IS428 2017-18 T1 Assign Foo Ru Jia
Links
Assignment Description
Assignment_Dropbox
Interactive Data Visualisation Task1
Interactive Data Visualisation Task2
Interactive Data Visualisation Task3
Overview
Mistford is a mid-size city is located to the southwest of a large nature preserve. The city has a small industrial area with four light-manufacturing endeavors. Mitch Vogel is a post-doc student studying ornithology at Mistford College and has been discovering signs that the number of nesting pairs of the Rose-Crested Blue Pipit, a popular local bird due to its attractive plumage and pleasant songs, is decreasing! The decrease is sufficiently significant that the Pangera Ornithology Conservation Society is sponsoring Mitch to undertake additional studies to identify the possible reasons. Mitch is gaining access to several datasets that may help him in his work, and he has asked you (and your colleagues) as experts in visual analytics to help him analyze these datasets. Mitch Vogel was immediately suspicious of the noxious gases just pouring out of the smokestacks from the four manufacturing factories south of the nature preserve. He was almost certain that all of these companies are contributing to the downfall of the poor Rose-crested Blue Pipit bird. But when he talked to company representatives and workers, they all seem to be nice people and actually pretty respectful of the environment. In fact, Mitch was surprised to learn that the factories had recently taken steps to make their processes more environmentally friendly, even though it raised their cost of production. Mitch discovered that the state government has been monitoring the gaseous effluents from the factories through a set of sensors, distributed around the factories, and set between the smokestacks, the city of Mistford and the nature preserve. The state has given Mitch access to their air sampler data, meteorological data, and locations map. Mitch is very good in Excel, but he knows that there are better tools for data discovery, and he knows that you are very clever at visual analytics and would be able to help perform an analysis.
General Task
The four factories in the industrial area are subjected to higher-than-usual environmental assessment, due to their proximity to both the city and the preserve. Gaseous effluent data from several sampling stations has been collected over several months, along with meteorological data (wind speed and direction), that could help Mitch understand what impact these factories may be having on the Rose-Crested Blue Pipit. These factories are supposed to be quite compliant with recent years’ environmental regulations, but Mitch has his doubts that the actual data has been closely reviewed. Could visual analytics help him understand the real situation? The primary job for Mitch is to determine which (if any) of the factories may be contributing to the problems of the Rose-crested Blue Pipit. Often, air sampling analysis deals with a single chemical being emitted by a single factory. In this case, though, there are four factories, potentially each emitting four chemicals, being monitored by nine different sensors. Further, some chemicals being emitted are more hazardous than others. Your task, as supported by visual analytics that you apply, is to detangle the data to help Mitch determine where problems may be. Use visual analytics to analyze the available data and develop responses to the questions below.
Specific Task
Task 1
Characterize the sensors’ performance and operation. Are they all working properly at all times? Can you detect any unexpected behaviors of the sensors through analyzing the readings they capture?Limit your response to no more than 9 images and 1000 words.
Preparation of Data:
The inner join option is selected while using Monitor as the common variable for intersection between both data. This data preparation step will allow us to view the location of all the nine monitors as well as the factories.
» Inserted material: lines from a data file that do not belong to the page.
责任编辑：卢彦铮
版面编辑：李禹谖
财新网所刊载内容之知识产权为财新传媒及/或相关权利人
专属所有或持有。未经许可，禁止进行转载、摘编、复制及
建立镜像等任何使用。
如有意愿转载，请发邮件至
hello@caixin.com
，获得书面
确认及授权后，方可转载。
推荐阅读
Location of Monitors and Factories:
Figure 1.2 shows the location of the nine monitors and the factories. The label 1 to 9 indicates the monitor's identity. Beside each monitor, there is a small pie chart that is made up of four different colors. Each color represent a different chemical and the size of the pie chart is relative to the readings captured by the monitor. The higher the readings, the larger the size of the pie chart and vice versa.
Hourly HeatMap:
Figure 1.3 shows the hourly reading heatmap across April, August and December. Based on the data shown, on day 2, 4, 6 and 7, those were the days where the monitors are not working properly. The details are as follows:
Day 2
Only one reading was captured at 12am (hour 0) on August by monitor 3, the rest of the monitors were not able to capture any readings in April, August and December.
Day 4
All monitors in August failed to capture any readings at 12am (hour 0).
Day 6
All monitors in April failed to capture any readings at 12am (hour 0).
Day 7
Monitor 1, 2, 3, 4, 5 and 9 failed to capture any readings at 12am (hour 0) on August and December.
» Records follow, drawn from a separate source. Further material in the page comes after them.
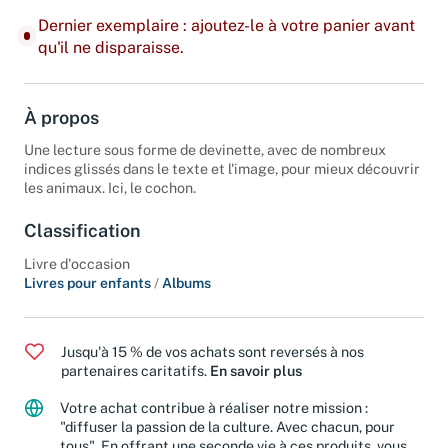
Dernier exemplaire : ajoutez-le à votre panier avant
qu'il ne disparaisse.
À propos
Une lecture sous forme de devinette, avec de nombreux
indices glissés dans le texte et l'image, pour mieux découvrir
les animaux. Ici, le cochon.
Classification
Livre d'occasion
Livres pour enfants
/
Albums
Jusqu'à 15 % de vos achats sont reversés à nos
partenaires caritatifs.
En savoir plus
Votre achat contribue à réaliser notre mission :
"diffuser la passion de la culture. Avec chacun, pour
Monitor 6, 7 and 8 failed to capture any readings at 12am (hour 0) on August.
Based on the data, at 12am (hour 0) across all three months on different days, the monitors failed to work properly.
Behavior of the Monitors:
Figure 1.4 shows the hourly reading by month. The data points that are circled in red indicates the anomalies which the monitors have captured. In April, monitor 4, 6, 7 and 8 has indicated anomalies in its readings and monitor 6 has the highest number of anomalies readings captured.
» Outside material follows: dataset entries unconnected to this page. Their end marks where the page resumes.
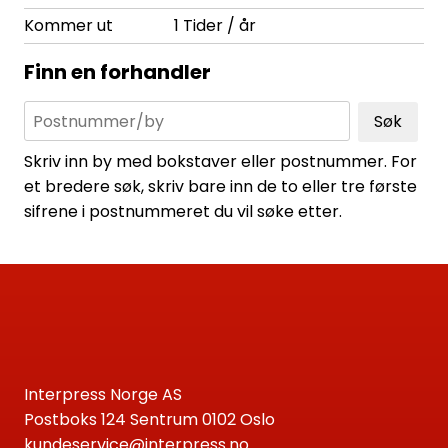
Kommer ut
1 Tider / år
Finn en forhandler
Søk
Skriv inn by med bokstaver eller postnummer. For
et bredere søk, skriv bare inn de to eller tre første
sifrene i postnummeret du vil søke etter.
Interpress Norge AS
Postboks 124 Sentrum 0102 Oslo
kundeservice@interpress.no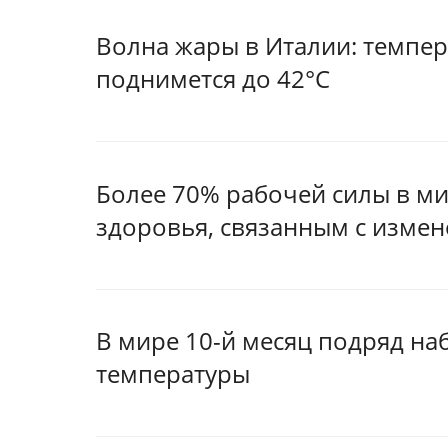
Волна жары в Италии: темпер
поднимется до 42°C
Более 70% рабочей силы в ми
здоровья, связанным с изме
В мире 10-й месяц подряд н
температуры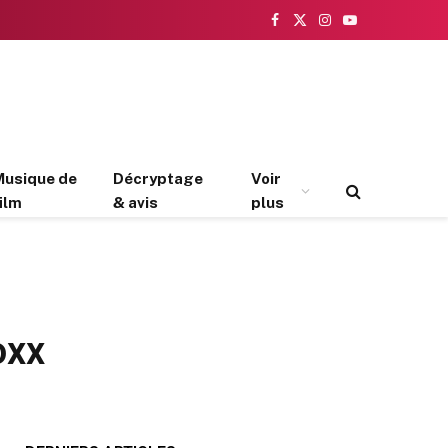
Facebook
X
Instagram
YouTube
(Twitter)
Musique de
Décryptage
Voir
ilm
& avis
plus
oxx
In August, monitor 3, 4 and 5 has anomalies in its readings, with the highest reading captured at 600.7 on the 13th.
In December, monitor 3, 4, 6 and 7 has anomalies in its readings, with the highest reading captured at 421.7 on the 18th.
Across all three months, monitor 4 has the highest frequency of anomalies readings.
Task 2
Now turn your attention to the chemicals themselves. Which chemicals are being detected by the sensor group? What patterns of chemical releases do you see, as being reported in the data? Limit your response to no more than 6 images and 500 words.
Overall Readings of all Chemicals
Figure 2.1 shows the overall chemical readings captured by all nine monitors across April, August and December.
Monthly Reading by Chemicals
Figure 2.2 shows the breakdown of chemical readings by chemical types across all three months.
From both Figure 2.1 and Figure 2.2, it shows that all four chemicals, namely AGOC-3A, Appluimonia, Chlorodinine and Methylosmolene, are being detected by all nine monitors.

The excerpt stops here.